759 Comments on AMD Radeon R9 Nano Review by TPU...Not
BTW, fyi, the German site PC Games Hardware will get a Nano sample. And people claim that it is one of the best, objective sites.
yeh again i'm Taking the piss
AMD fanboys are more extremist. They always bashing Nvidia for problems but in AMD case they trying to spin it in good light.
Another thought for you. If your intent is to promote AMD then try to conduct yourself a little better if you want people to listen to you at all and buy AMD.
I need to post them somewhere tho, as I'm half serious.. :)
Sadly it's not.
Btw on a side note that reminds me...not badmouthing, but I found out H outsources some of his reviews. (not the right word)
A couple of motherboard tests which I read had dubious overclocking results.....when I asked who tested it he said the review was sent in.. lol I imagine he does the GPU tests tho.
I stopped visiting AT when Tom's bought the site.
There are a little over 650 good reasons they aren't giving this site a card. It will definitely be on the BOTTOM of the performance/dollar chart.

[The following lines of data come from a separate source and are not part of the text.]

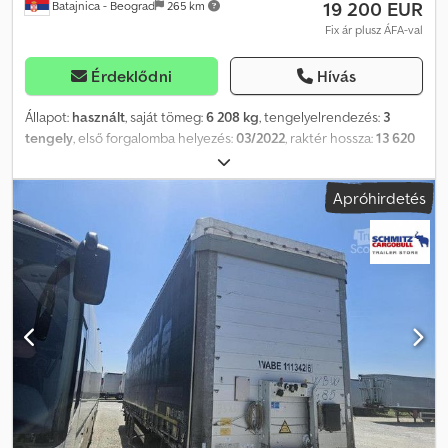
19 200 EUR
Batajnica - Beograd
265 km
Fix ár plusz ÁFA-val
Érdeklődni
Hívás
Állapot:
használt
, saját tömeg:
6 208 kg
, tengelyelrendezés:
3
tengely
, első forgalomba helyezés:
03/2022
, raktér hossza:
13 620
mm
, rakodótér szélesség:
2 480 mm
, raktérmagasság:
2 780 mm
,
rakodótér térfogata:
93 m³
, felfüggesztés:
levegő
, abroncs méret:
Apróhirdetés
385/65 R22,5
, szín:
ezüst
, Gyártási év:
2022
, Felszereltség:
ABS
,
Saját tömeg: 6 208 kg, DIN EN 12642 (XL kód) tanúsítvány, Raktér (H
S M): 13 620 mm x 2 480 mm x 2 780 mm. Gumi méret: 385/65 R22.5,
Raktér térfogata: 93 m³, 1. tengely: , 2. tengely: , 3. tengely: ,
Légrugózás, Aláfutásgátló, Elektronikus fékrendszer EBS,
Szerszámosláda, Pótkeréktartó (2 db), Rögzített rögzítőállvány,
Toló tető, Csatlakozó dugó 1x15- és 2x7-pólusú, Antispray,
Vámzárak. Cedpfxezbvq Hj Afwerf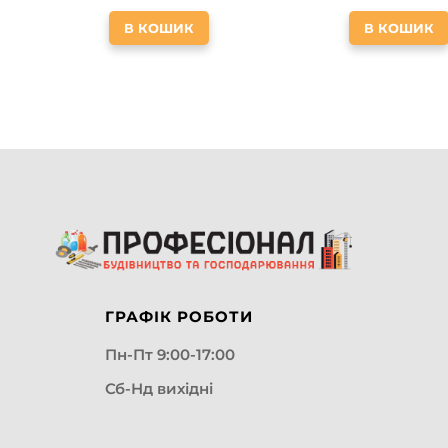
В КОШИК
В КОШИК
ГРАФІК РОБОТИ
Пн-Пт 9:00-17:00
Сб-Нд вихідні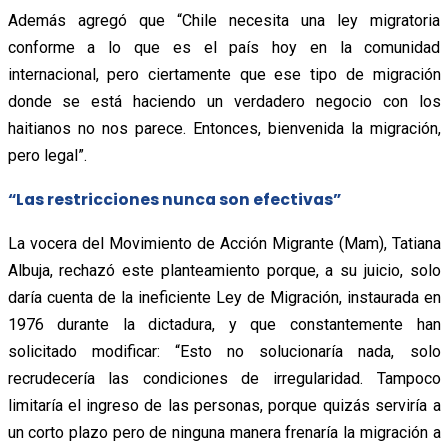
Además agregó que “Chile necesita una ley migratoria
conforme a lo que es el país hoy en la comunidad
internacional, pero ciertamente que ese tipo de migración
donde se está haciendo un verdadero negocio con los
haitianos no nos parece. Entonces, bienvenida la migración,
pero legal”.
“Las restricciones nunca son efectivas”
La vocera del Movimiento de Acción Migrante (Mam), Tatiana
Albuja, rechazó este planteamiento porque, a su juicio, solo
daría cuenta de la ineficiente Ley de Migración, instaurada en
1976 durante la dictadura, y que constantemente han
solicitado modificar: “Esto no solucionaría nada, solo
recrudecería las condiciones de irregularidad. Tampoco
limitaría el ingreso de las personas, porque quizás serviría a
un corto plazo pero de ninguna manera frenaría la migración a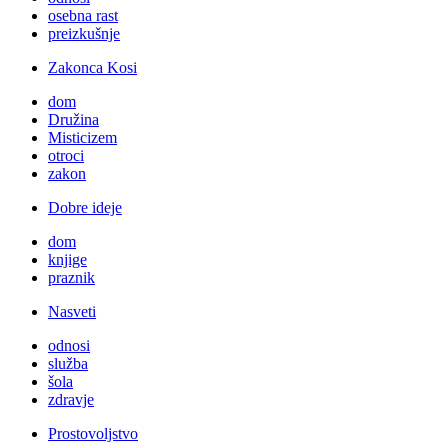
osebna rast
preizkušnje
Zakonca Kosi
dom
Družina
Misticizem
otroci
zakon
Dobre ideje
dom
knjige
praznik
Nasveti
odnosi
služba
šola
zdravje
Prostovoljstvo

It's sad. I've been humping AMD's leg for almost 20 years now. I mean, honestly, SIX HUNDRED AND FIFTY DOLLARS?:laugh::roll::laugh::mad::banghead::cry:
BTW, your post is wonderful. First you accuse the others of attacking and saying that you are tired of that. Then you make two comments full of irony in that same post.

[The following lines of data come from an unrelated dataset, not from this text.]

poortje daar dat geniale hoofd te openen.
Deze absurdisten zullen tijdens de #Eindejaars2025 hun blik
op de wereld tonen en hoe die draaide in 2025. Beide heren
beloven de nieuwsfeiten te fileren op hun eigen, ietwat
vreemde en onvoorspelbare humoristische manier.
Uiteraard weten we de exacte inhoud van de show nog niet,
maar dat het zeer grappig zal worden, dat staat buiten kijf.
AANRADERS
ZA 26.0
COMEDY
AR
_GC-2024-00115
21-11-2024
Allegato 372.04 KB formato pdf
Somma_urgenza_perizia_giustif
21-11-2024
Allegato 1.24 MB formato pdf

Start including a "performance/cm2" chart!
a.) It runs much more cooler than most AMD chips & it's older brother; Fermi across ALL levels of loads
b.) Despite costing slightly more than a mid-range AMD card, it's a whole lot faster & doesn't hurt your utility bills on a yearly basis
c.) it's a real world performer than a vendor that relies heavily on paper benches where testing methods are irrelevant
d.) All Nvidia cards that has a Boost profile that hardly reach it's thermal ceiling of 82C & runs on stable, consistent boosted clocks well below the limit unlike AMD where it needs to throttle down a lot to prevent overheating.
e.) *not showing off* My main rig hardly eats 350W, 2nd one is barely 270W & NAS Box that can play MOBA games hardly eat 150W off the walls. On idle? all barely use 30W off the wall. Wattage is measured by whole system, not the card.

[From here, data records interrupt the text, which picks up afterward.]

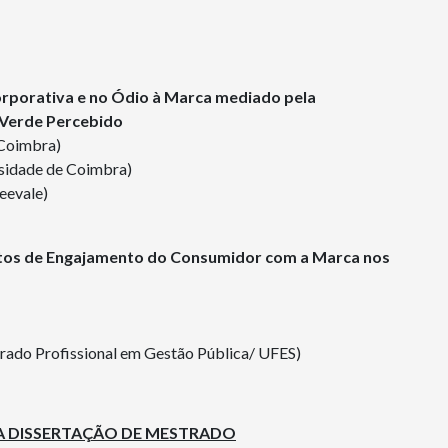
rporativa e no Ódio à Marca mediado pela
 Verde Percebido
 Coimbra)
sidade de Coimbra)
eevale)
tos de Engajamento do Consumidor com a Marca nos
rado Profissional em Gestão Pública/ UFES)
 DISSERTAÇÃO DE MESTRADO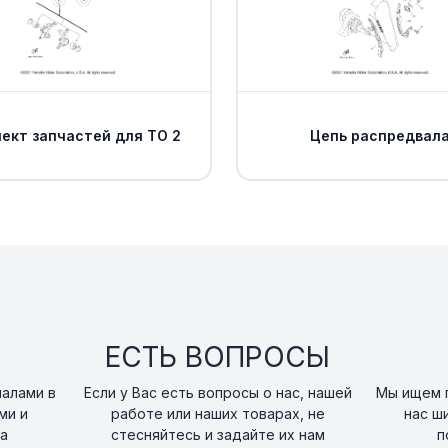
Рычаг передний
14
Yamaha
art. 1HP-F3580-11-00
ект запчастей для ТО 2
Цепь распредвал
Сайлентблок ры
15
art. 1HP-F3526-00-0
Шайба Yamaha
16
art. 5KM-22149-10-0
Гайка шаровой 
17
art. 90171-12001-00
ЕСТЬ ВОПРОСЫ
Шплинт Yamaha
18
налами в
Если у Вас есть вопросы о нас, нашей
Мы ищем п
art. 91490-25020-00
ми и
работе или наших товарах, не
нас ш
а
стесняйтесь и задайте их нам
п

So tell me am I a blind supporter of the Green Camp since Day 1 OR you're just plain jelly that those who knows what's a good card & spend their money on them is pissing you off. Perhaps the whole Intel x NVIDIA setup rigs is making you cringe, whether it's single GPU or those high end SLI ones complete with custom watercooling kit from brands like EKWB built by renowned companies like Cyberpower PC, ORIGIN PC & Scan Computers?